The governor also spoke by telephone with Rep. David Linsky, who led the House Post Audit and Oversight Committee hearing on Thursday, and Rep. Kay Khan, the House chair of the Committee on Children and Families, and Senate Minority Leader Bruce Tarr.
Since the disappearance of Jeremiah Oliver, who is now feared dead by authorities, administration officials have fired the social worker assigned to the Oliver family and her two supervisors. An internal report by DCF revealed that the social worker failed to conduct required monthly home visits and ignored warning signs of trouble in the family, while her supervisors did not enforce department protocol.

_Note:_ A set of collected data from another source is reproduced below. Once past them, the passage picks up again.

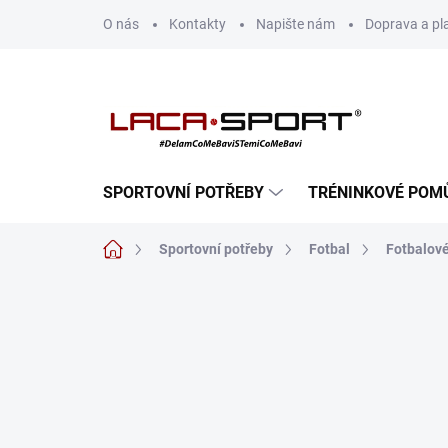
Přejít
O nás
Kontakty
Napište nám
Doprava a pl
na
obsah
SPORTOVNÍ POTŘEBY
TRÉNINKOVÉ POM
Domů
Sportovní potřeby
Fotbal
Fotbalové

Since then, concerns have been raised by local school officials about the department's handling of child abuse complaints in other parts of the state, and Garinger's report drew attention to high caseloads and systemic struggles to meet basic home visitation requirements.
Patrick himself has also drawn criticism related to his leadership since these issues have been raised. "I haven't seen any evidence that there's been a focused and aggressive approach. There should be urgency on this every day," Republican gubernatorial candidate Charlie Baker told the Boston Herald last week.
Ryan said the governor has been deeply involved since the Oliver story came to light, and the administration has been looking at not just what happens at DCF, but best practices in other states.